Four of the 13 PCGs (nad1, nad4L, nad4, and nad5), eight tRNAs (trnQ, trnV, trnL1, trnP, trnH, trnF, trnY, and trnC), and two rRNAS (rrnL and rrnS) are encoded on the N-strand, whereas the other 23 genes (9 PCGs and 14 tRNAs) are encoded on the J-strand. The mitogenome sequence of these five buprestid species ranged in size from 15,367 to 16,521 bp.

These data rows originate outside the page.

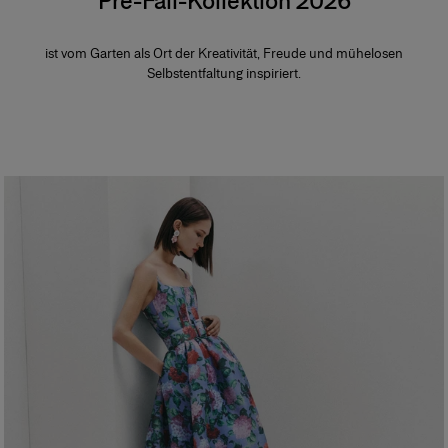
Pre-Fall-Kollektion 2026
ist vom Garten als Ort der Kreativität, Freude und mühelosen
Selbstentfaltung inspiriert.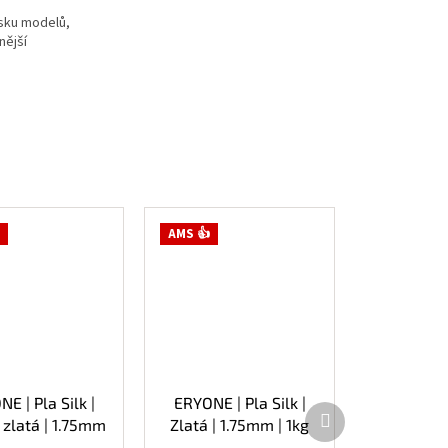
isku modelů,
nější
AMS 👍
E | Pla Silk |
ERYONE | Pla Silk |
Další
zlatá | 1.75mm
Zlatá | 1.75mm | 1kg
produkt
| 1kg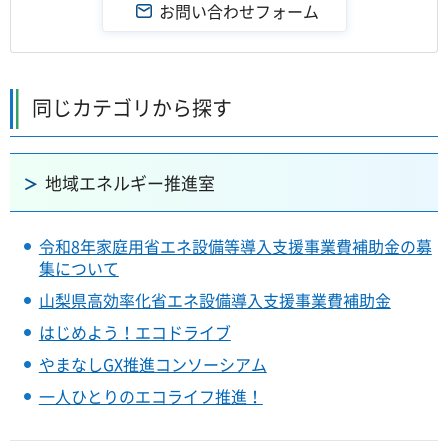
同じカテゴリから探す
地域エネルギー推進室
令和8年家庭用省エネ設備等導入支援事業費補助金の募
集について
山梨県高効率化省エネ設備導入支援事業費補助金
はじめよう！エコドライブ
やまなしGX推進コンソーシアム
一人ひとりのエコライフ推進！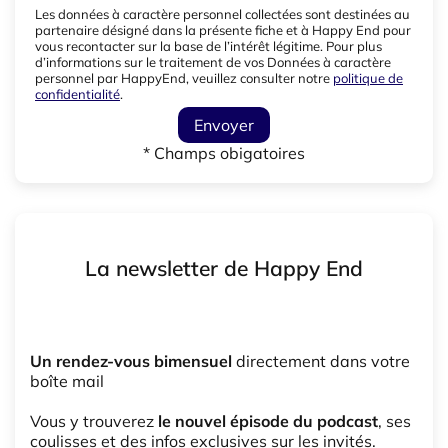
Les données à caractère personnel collectées sont destinées au
partenaire désigné dans la présente fiche et à Happy End pour
vous recontacter sur la base de l’intérêt légitime. Pour plus
d’informations sur le traitement de vos Données à caractère
personnel par HappyEnd, veuillez consulter notre
politique de
confidentialité
.
Envoyer
* Champs obigatoires
La newsletter de Happy End
Un rendez-vous bimensuel
directement dans votre
boîte mail
Vous y trouverez
le nouvel épisode du podcast
, ses
coulisses et des infos exclusives sur les invités.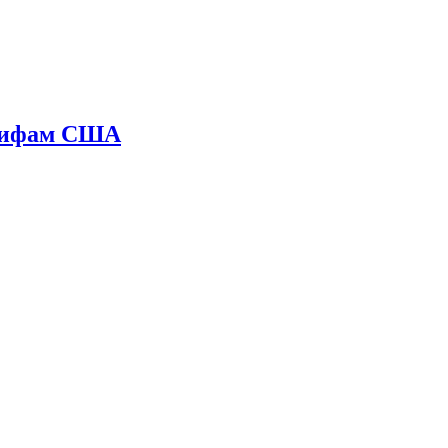
арифам США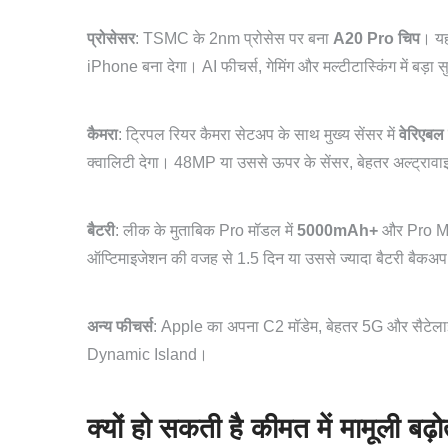
प्रोसेसर
: TSMC के 2nm प्रोसेस पर बना
A20 Pro चिप
। यह
iPhone बना देगा। AI फीचर्स, गेमिंग और मल्टीटास्किंग में बड़ा 
कैमरा
: ट्रिपल रियर कैमरा सेटअप के साथ मुख्य सेंसर में
वेरिएबल 
क्वालिटी देगा। 48MP या उससे ऊपर के सेंसर, बेहतर अल्ट्राव
बैटरी
: लीक के मुताबिक Pro मॉडल में
5000mAh+
और Pro Ma
ऑप्टिमाइजेशन की वजह से 1.5 दिन या उससे ज्यादा बैटरी बैकअप 
अन्य फीचर्स
: Apple का अपना C2 मॉडेम, बेहतर 5G और सैटेल
Dynamic Island।
क्यों हो सकती है कीमत में मामूली बढ़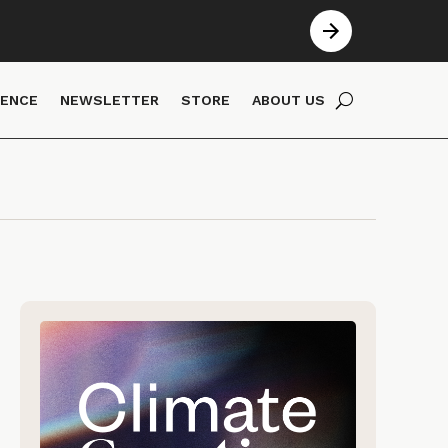
IENCE
NEWSLETTER
STORE
ABOUT US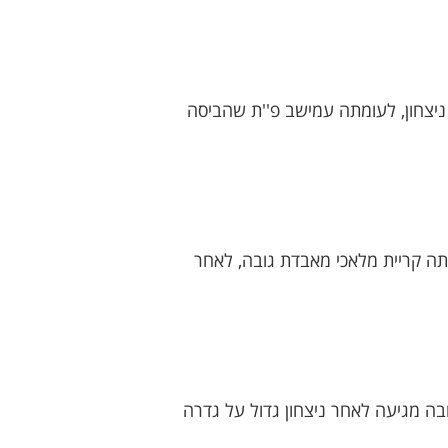
 ניצחון, לעומתה עמישב פ''ת שהביסה
מתה קריית מלאכי מאבדת גובה, לאחר
בה מגיעה לאחר ניצחון גדול על גדרה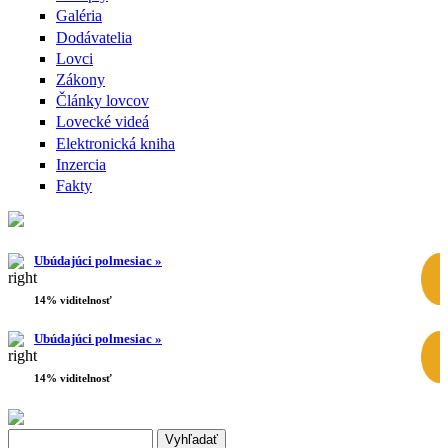
Galéria
Dodávatelia
Lovci
Zákony
Články lovcov
Lovecké videá
Elektronická kniha
Inzercia
Fakty
Ubúdajúci polmesiac »
14% viditelnosť
Ubúdajúci polmesiac »
14% viditelnosť
Search this site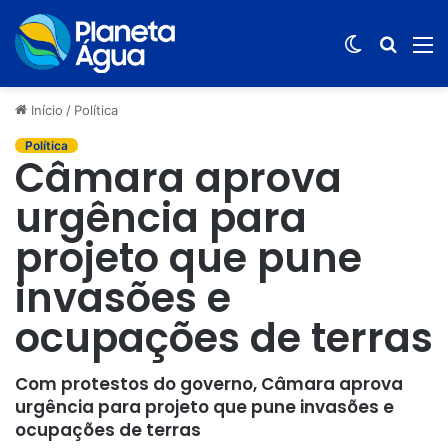
Switch
Procur
M
skin
por
Início
/
Política
Política
Câmara aprova
urgência para
projeto que pune
invasões e
ocupações de terras
Com protestos do governo, Câmara aprova
urgência para projeto que pune invasões e
ocupações de terras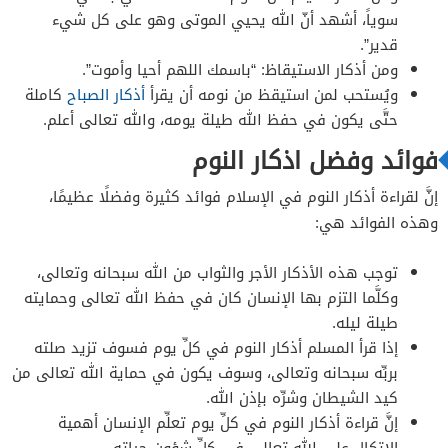
سوياً، أشهد أنّ الله يحيي الموتى وهو على كل شيء
قدير”.
ومن أذكار الاستيقاظ: “باسمك اللهم أحيا وأموت”.
ويُستحب لمن استيقظ من نومه أن يقرأ
أذكار الصباح
كاملة
حتَّى يكون في حفظ الله طيلة يومه، والله تعالى أعلم.
فوائد وفضل اذكار النوم
إنَّ لقراءة أذكار النوم في الإسلام فوائد كثيرة وفضلًا عظيمًا،
وهذه الفوائد هي:
توجب هذه الأذكار الأجر والثواب من الله سبحانه وتعالى،
وكلَّما التزم بها الإنسان كان في حفظ الله تعالى وحمايته
طيلة ليله.
إذا قرأ المسلم أذكار النوم في كلِّ يوم فسوف تزيد صلته
بربِّه سبحانه وتعالى، وسوف يكون في حماية الله تعالى من
كيد الشيطان وشرِّه بإذن الله.
إنَّ قراءة أذكار النوم في كلِّ يوم تعلِّم الإنسان أهمية
الاتكال على الله تعالى في كلِّ شؤون حياته.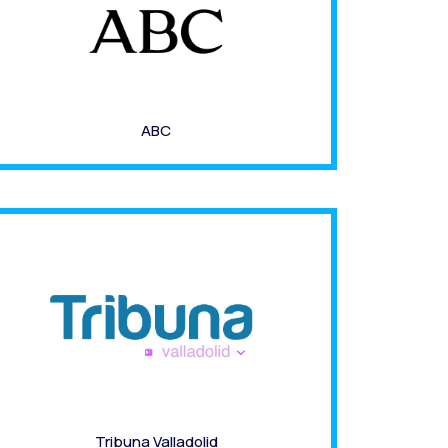
ABC
Tribuna Valladolid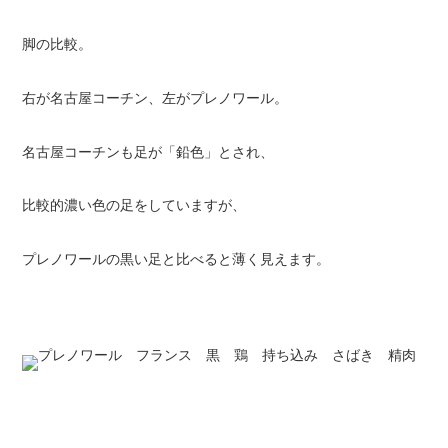
脚の比較。
右が名古屋コーチン、左がプレノワール。
名古屋コーチンも足が「鉛色」とされ、
比較的濃い色の足をしていますが、
プレノワールの黒い足と比べると薄く見えます。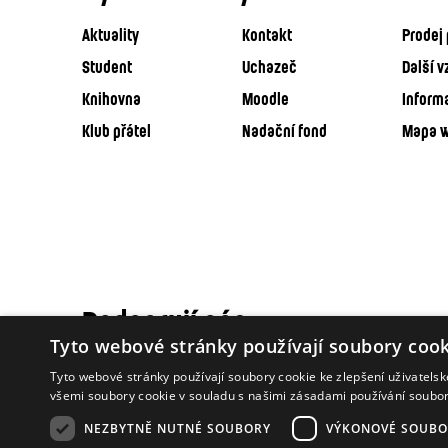
Aktuality
Kontakt
Prodej 
Student
Uchazeč
Další v
Knihovna
Moodle
Inform
Klub přátel
Nadační fond
Mapa 
Podporují nás
Tyto webové stránky používají soubory cook
Tyto webové stránky používají soubory cookie ke zlepšení uživatels
všemi soubory cookie v souladu s našimi zásadami používání soubo
NEZBYTNĚ NUTNÉ SOUBORY
VÝKONOVÉ SOUBO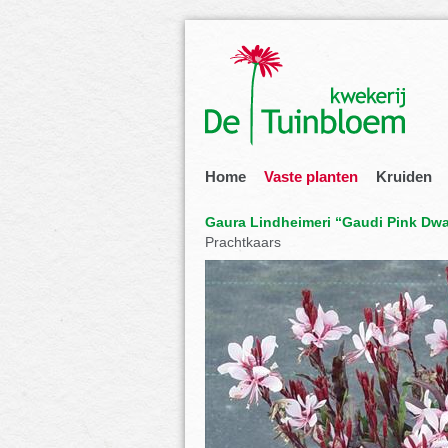
Home
Vaste planten
Kruiden
Gaura Lindheimeri “Gaudi Pink Dwa
Prachtkaars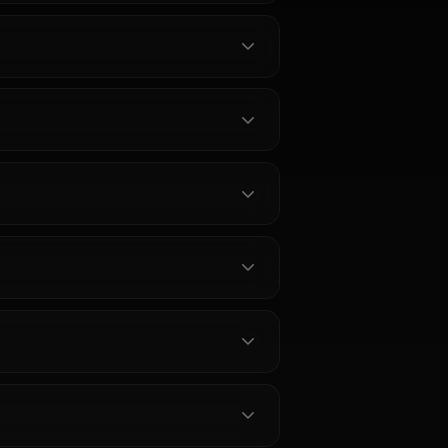
ャラクターを見る
る質問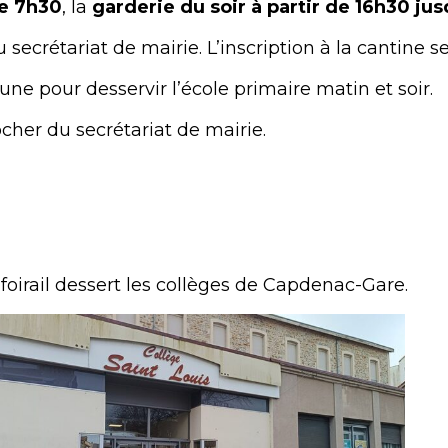
de 7h30
, la
garderie du soir à partir de 16h30 ju
u secrétariat de mairie. L’inscription à la cantine se
e pour desservir l’école primaire matin et soir.
cher du secrétariat de mairie.
 foirail dessert les collèges de Capdenac-Gare.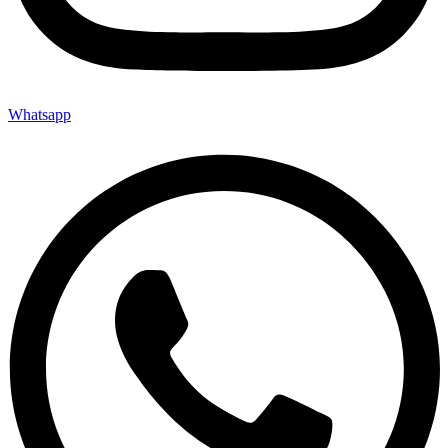
Whatsapp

The mean A + T nucleotide contents of five complete mitogenomes were similar: 68.42% in C. diminutus, 69.27% in C. cloueti, 72.42% in M. sinae, 71.73% in A. sichuanus, and 73.23% in S. femoralis. The entire mitogenomes had a higher A + T contents of 68.42–73.23% (66.05–72.50% for PCGs, 70.95–74.03% for tRNA genes, 75.20–77.33% for rRNA genes, and 74.17–78.38% for the CR) than G + C contents, which is consistent with the typical base of buprestid mitogenomes. The overall AT skews in these five complete mitogenomes were 0.12, 0.11, 0.11, 0.12, and 0.12, respectively. These five species showed a positive TA skew, suggesting that a slight AT bias which are similar to those observed in other buprestid species (Duan et al. 2017; Cao and Wang 2019a, 2019b; Xiao et al. 2019; Chen et al. 2021; Peng et al. 2021).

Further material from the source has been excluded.